Hasta que se le ocurrió organizar un sistema de puntuación en función de los goles marcados por cada equipo y de los pronósticos de cada partido, en base a un reglamento establecido que todos conocían y podían interpretar. El hecho de que las apuestas se liberaran de cualquier sospecha de amaño, fue la clave del éxito. En la siguiente temporada comenzaron con 150 apostantes en la primera jornada que subirían hasta llegar a los 2.690. La idea de Francisco Peral fue seguida por otros establecimientos y los apostantes se multiplicarían por varios bares santanderinos, como “El Progreso” o el “Bar Montañés”. Aquellas quinielas trataban de acertar los resultados exactos de cinco partidos de Primera División, entre los que siempre se incluía al Racing.

La beneficencia

Años más tarde, en 1945, Francisco Peral puso su experiencia y la idea de su bolsa de fútbol a disposición de los hermanos de San Juan de Dios para recaudar fondos a beneficio del hospital de Santa Clotilde, creándose lo que se llamaría quiniela de San Clotilde. Ésa sería la clave para abrir el camino de la quiniela tal y como la conocemos en la actualidad: la beneficencia. Porque el régimen de Franco no era partidario del juego, excepto de la lotería nacional y de los sorteos impulsados por entidades benéficas. Por eso no era fácil legalizar las apuestas que alrededor del fútbol aún se mantenían en España. Sin embargo fue el periodista de ‘Informaciones’, Julio Cueto, quien planteó la quiniela como una propuesta altruista que destinaría parte de la recaudación a la beneficencia, y con ayuda del general Fernando Roldán, entonces director del Departamento de Timbres y Monopolios del Estado, se pudo convencer a las autoridades.
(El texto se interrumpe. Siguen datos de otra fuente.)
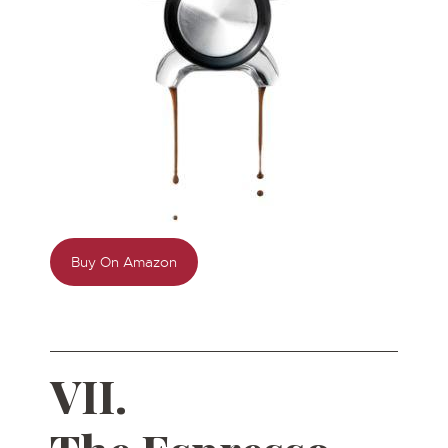
Buy On Amazon
VII.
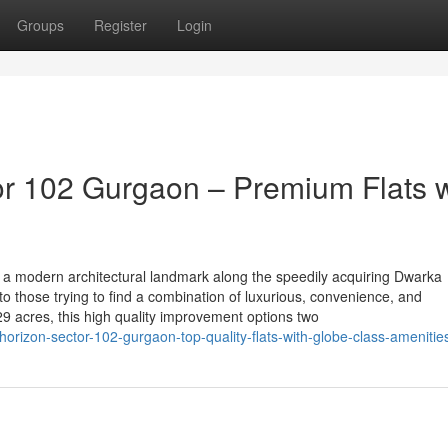
Groups
Register
Login
r 102 Gurgaon – Premium Flats w
a modern architectural landmark along the speedily acquiring Dwarka
to those trying to find a combination of luxurious, convenience, and
acres, this high quality improvement options two
orizon-sector-102-gurgaon-top-quality-flats-with-globe-class-amenitie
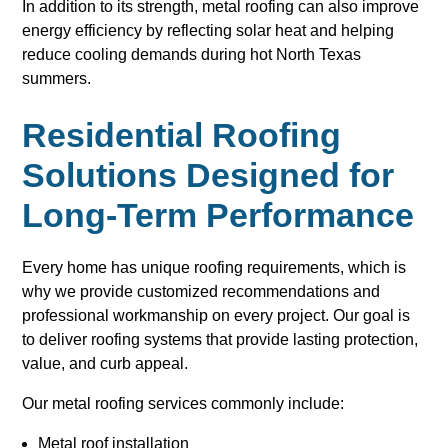
In addition to its strength, metal roofing can also improve
energy efficiency by reflecting solar heat and helping
reduce cooling demands during hot North Texas
summers.
Residential Roofing
Solutions Designed for
Long-Term Performance
Every home has unique roofing requirements, which is
why we provide customized recommendations and
professional workmanship on every project. Our goal is
to deliver roofing systems that provide lasting protection,
value, and curb appeal.
Our metal roofing services commonly include:
Metal roof installation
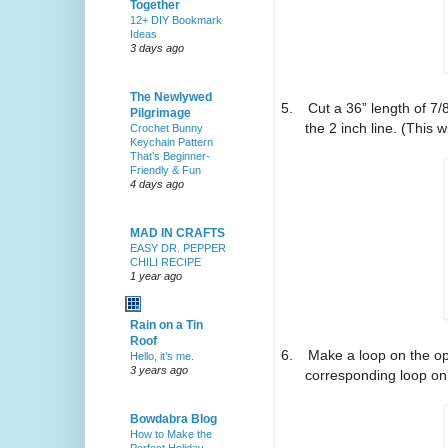
Together
12+ DIY Bookmark
Ideas
3 days ago
The Newlywed
5.
Cut a 36” length of 7
Pilgrimage
the 2 inch line. (This wi
Crochet Bunny
Keychain Pattern
That’s Beginner-
Friendly & Fun
4 days ago
MAD IN CRAFTS
EASY DR. PEPPER
CHILI RECIPE
1 year ago
Rain on a Tin
Roof
6.
Make a loop on the op
Hello, it’s me.
3 years ago
corresponding loop on 
Bowdabra Blog
How to Make the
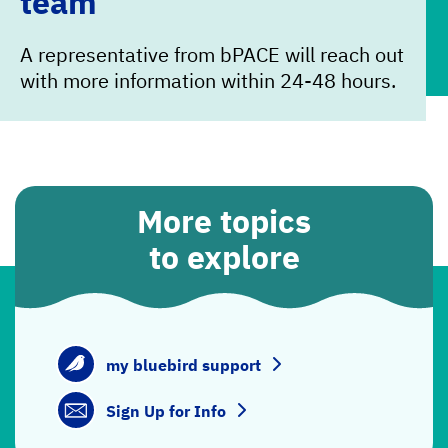
team
A representative from bPACE will reach out
with more information within 24-48 hours.
More topics
to explore
my bluebird support
Sign Up for Info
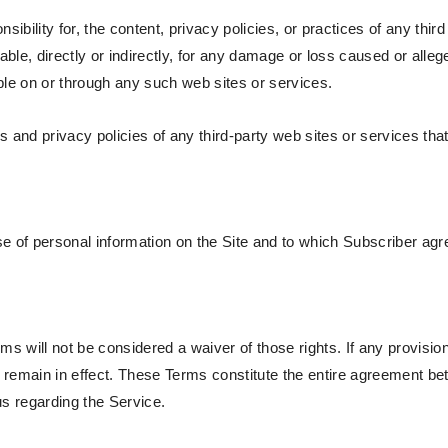
bility for, the content, privacy policies, or practices of any thir
able, directly or indirectly, for any damage or loss caused or alle
ble on or through any such web sites or services.
and privacy policies of any third-party web sites or services that 
e of personal information on the Site and to which Subscriber agre
rms will not be considered a waiver of those rights. If any provisio
ll remain in effect. These Terms constitute the entire agreement 
s regarding the Service.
El nacimiento del Patronato

El 12 de abril de 1946 apareció en el Boletín Oficial del Estado el decreto ley por el que se creaba el Patronato de Apuestas Mutuas Deportivo Benéficas. La primera quiniela legalizada y de carácter nacional surgió en la temporada 1946-47, y el sistema de pronósticos se basaba en acertar los goles de cada uno de los siete partidos de Primera División. Pero fue en la temporada 1947-48 cuando Pablo Hernández Coronado, nombrado rector del Patronato, aplicó las apuestas con el conocido sistema del 1-X-2, incrementándose en premios el 55 por ciento de las recaudaciones y añadiendo los siete partidos de Segunda División para configurar la popular quiniela de catorce.

El Racing, sumido aquella temporada en el grupo segundo de la Tercera División, no pudo incluirse en la primera quiniela del 1-X-2, pero sí tuvo su protagonismo con aquella inspiración callealtera que guiaba a los muchachos de oficio, estudiantes, señoritos y botones de los cafés o de los hoteles a subir a la calle santanderina de Menéndez de Luarca, cerca de la fábrica de tabacos, portando en las manos un pequeño y misterioso papel con los ojos encendidos por la ilusión. Y todos entregaban a Francisco Peral el mensaje de sus augurios y la ofrenda de una peseta para que los dioses les fueran propicios. Desde entonces, cada domingo, la esfera del balón sigue teniendo la última palabra para cambiar la fortuna.